Gelando Bordin, sesto alla fine, all’uscita dal Mulino nella 58ª 5 Mulini (Foto V. Muttoni).
Sommario
La 5 Mulini quest’anno ha laureato un nuovo campione: Moses Tanui, keniano noto per gli ottimi piazzamenti, ma fino a qualche tempo fa considerato un gregario di lusso. Sconfitti l’etiope Abebe e John Ngugi. Bordin, primo degli italiani, sesto.
Remo Musumeci
San Vittore Olona, 1 aprile
Oh Nadia, vestita di nuovo come le brocche dei biancospini… Nadia Dandolo, splendida dominatrice della 5 Mulini, la bellissima classica che chiude la stagione del cross – anche se qualcosa di gradevole ancora resta – non ha per fortuna i piedi piagati dal rovo come il piccolo protagonista della poesia di Giovanni Pascoli.

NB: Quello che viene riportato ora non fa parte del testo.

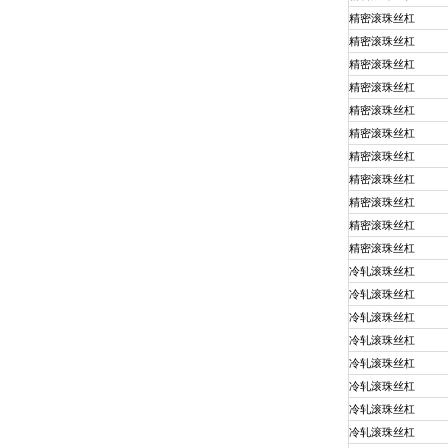
精密滚珠丝杠
精密滚珠丝杠
精密滚珠丝杠
精密滚珠丝杠
精密滚珠丝杠
精密滚珠丝杠
精密滚珠丝杠
精密滚珠丝杠
精密滚珠丝杠
精密滚珠丝杠
精密滚珠丝杠
冷轧滚珠丝杠
冷轧滚珠丝杠
冷轧滚珠丝杠
冷轧滚珠丝杠
冷轧滚珠丝杠
冷轧滚珠丝杠
冷轧滚珠丝杠
冷轧滚珠丝杠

Ma di piaghe la grande atleta ne ha sofferte tante e nel buio tunnel del dolore ci è vissuta a lungo. Ne è uscita con una prorompente gioia di vivere e dopo aver dominato la stagione italiana e colto un eccellente quinto posto ad Aix-les-Bains (il Campionato Mondiale di cross), ha stravinto 15 anni dopo Gabriella Dorio, vicentina come lei, la corsa dei mulini.
Nadia porta un cognome importante, quello di una famiglia veneziana che dette quattro dogi alla serenissima Repubblica marinara. Quel cognome lo porta bene e credo non sia sbagliato dire che l’atletica italiana abbia trovato una regina. Nadia è così felice di quel che sa fare e della volontà che l’ha strappata al buio tunnel della pena da non soffrire nemmeno del rammarico di aver perso tanti anni. Ha vinto come si conviene ad una regina, ha vinto come ha saputo vincere sui prati di San Vittore Olona, la leggendaria norvegese Grete Waitz: è scappata ed è arrivata al traguardo, solitaria, splendida e radiosa.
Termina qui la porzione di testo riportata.